*EXERCISE DESCRIPTION*: Please output the records below word for word and omit the pictures.

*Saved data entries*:
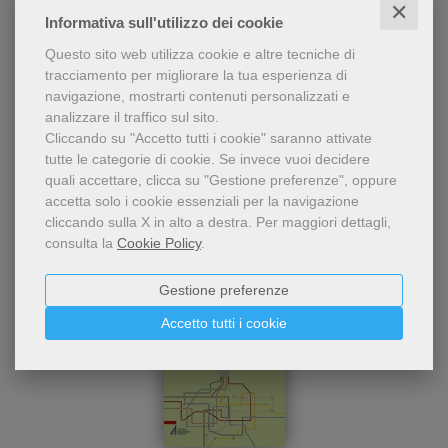
✕
benedettini, uomo eclettico
Notker Wolf
Informativa sull'utilizzo dei cookie
e dinamico, risponde con
passione alle domande:
Questo sito web utilizza cookie e altre tecniche di
18,00 €
Perché devo credere? e
tracciamento per migliorare la tua esperienza di
come? Presenta i pilastri sui
navigazione, mostrarti contenuti personalizzati e
quali poggia la sua
analizzare il traffico sul sito.
esistenza e fa il bilancio di
Cliccando su "Accetto tutti i cookie" saranno attivate
una vita ricca di esperienze.
tutte le categorie di cookie.
Se invece vuoi decidere
quali accettare, clicca su "Gestione preferenze", oppure
accetta solo i cookie essenziali per la navigazione
cliccando sulla X in alto a destra.
Per maggiori dettagli,
consulta la
Cookie Policy
.
Gestione preferenze
Accetto tutti i cookie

*RESPONSE AREA*:
✕
benedettini, uomo eclettico
Notker Wolf
Informativa sull'utilizzo dei cookie
e dinamico, risponde con
passione alle domande:
Questo sito web utilizza cookie e altre tecniche di
18,00 €
Perché devo credere? e
tracciamento per migliorare la tua esperienza di
come? Presenta i pilastri sui
navigazione, mostrarti contenuti personalizzati e
quali poggia la sua
analizzare il traffico sul sito.
esistenza e fa il bilancio di
Cliccando su "Accetto tutti i cookie" saranno attivate
una vita ricca di esperienze.
tutte le categorie di cookie.
Se invece vuoi decidere
quali accettare, clicca su "Gestione preferenze", oppure
accetta solo i cookie essenziali per la navigazione
cliccando sulla X in alto a destra.
Per maggiori dettagli,
consulta la
Cookie Policy
.
Gestione preferenze
Accetto tutti i cookie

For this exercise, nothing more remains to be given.